Pablo Larraín’s Ema is a film I was dreading. In the first months of its global circulation, I had read nothing but negative accounts of it. But it turned out to be among the best things I saw in 2020.

Departing from both Larraín’s earlier, political work such as No (2012) and his impressive American biopic Jackie (2016), Ema has been touted as a “marriage of film and dance” in the mode of Wim Wenders’ Pina (2011) – and, indeed, its early scenes showcase this aspect, outlining the tense production of a new piece by the demanding troupe-leader, Gastón (Gael García Bernal, brilliantly playing here against his own star image).

As it happens, the dance (and its accompanying music) is of a particularly modern, streetwise style: reggaeton. Larraín captures it vibrantly enough, but the film truly takes off once it transforms reggaeton into the dramatic stake that divides or unites its characters.

The core of the story is Ema (the sensational Mariana Di Girolamo), on her way to ditching husband Gastón, but also pining for the young boy Polo (Cristián Suárez) whom they once adopted but later returned to an orphanage.

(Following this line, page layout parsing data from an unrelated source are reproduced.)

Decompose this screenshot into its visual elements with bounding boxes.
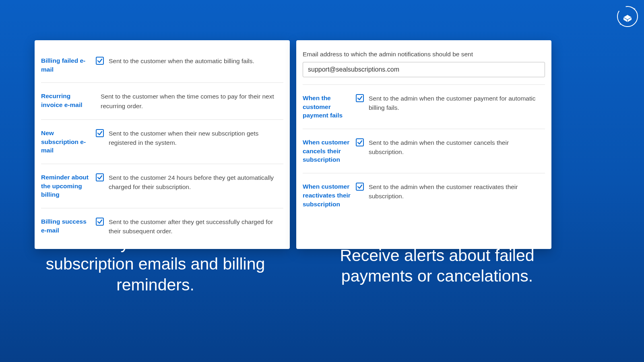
- checkbox-checked[interactable]: [96, 173, 104, 181]
- setting-row: Billing failed e-mail Sent to the custom…: [41, 47, 283, 83]
- setting-row: When the customer payment fails Sent to …: [303, 85, 545, 129]
- setting-label[interactable]: Billing success e-mail: [41, 217, 96, 234]
- setting-label[interactable]: When the customer payment fails: [303, 94, 356, 120]
- setting-label[interactable]: Billing failed e-mail: [41, 56, 96, 74]
- setting-row: Recurring invoice e-mail Sent to the cus…: [41, 83, 283, 120]
- customer-emails-panel: Billing failed e-mail Sent to the custom…: [35, 40, 290, 249]
- admin-email-label: Email address to which the admin notific…: [303, 51, 545, 58]
- admin-email-input[interactable]: [303, 62, 545, 77]
- setting-description: Sent to the customer when their new subs…: [109, 129, 283, 148]
- setting-description: Sent to the admin when the customer canc…: [369, 138, 545, 157]
- setting-description: Sent to the customer when the automatic …: [109, 56, 254, 66]
- setting-row: Reminder about the upcoming billing Sent…: [41, 164, 283, 208]
- setting-description: Sent to the customer 24 hours before the…: [109, 173, 283, 192]
- setting-label[interactable]: Reminder about the upcoming billing: [41, 173, 96, 199]
- checkbox-checked[interactable]: [356, 138, 364, 146]
- setting-description: Sent to the admin when the customer reac…: [369, 182, 545, 201]
- setting-label[interactable]: Recurring invoice e-mail: [41, 92, 96, 109]
- checkbox-checked[interactable]: [356, 183, 364, 191]
- setting-label[interactable]: New subscription e-mail: [41, 129, 96, 155]
- app-logo-icon: [617, 6, 638, 27]
- setting-row: When customer reactivates their subscrip…: [303, 173, 545, 217]
- setting-row: When customer cancels their subscription…: [303, 129, 545, 173]
- setting-label[interactable]: When customer cancels their subscription: [303, 138, 356, 164]
- checkbox-checked[interactable]: [96, 129, 104, 137]
- setting-description: Sent to the customer when the time comes…: [101, 92, 283, 111]
- setting-description: Sent to the admin when the customer paym…: [369, 94, 545, 113]
- checkbox-checked[interactable]: [96, 57, 104, 65]
- setting-label[interactable]: When customer reactivates their subscrip…: [303, 182, 356, 208]
- checkbox-checked[interactable]: [356, 94, 364, 102]
- caption-customers: Send your customers subscription emails …: [35, 233, 276, 295]
- checkbox-checked[interactable]: [96, 218, 104, 226]
- caption-alerts: Receive alerts about failed payments or …: [316, 245, 558, 295]
- admin-notifications-panel: Email address to which the admin notific…: [296, 40, 551, 249]
- setting-row: New subscription e-mail Sent to the cust…: [41, 120, 283, 164]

Ema is the apotheosis of the unruly heroine that some call for today: driven, visionary, occasionally vicious, conflicted – basically, all over the shop.

Let’s just say that when Ema gets a flamethrower in her hands, it’s an indelible spectacle.

So the dance-showcase becomes a narrative. What I did not expect at all is that the narrative slowly reveals itself as an especially perverse kind of intimacy thriller – not with action sequences but spellbinding psychological and erotic power games (you’ll have to discover the substance of these for yourself).

The pleasures of Ema are many, from the inspired use of the architecture of Valparaíso to the splendid scene in which Gastón bitterly demonstrates how reggaeton is, to him, like a “mechanical prison” – to which his fierce interlocutors protest that it is, in fact, “the orgasm you can dance”.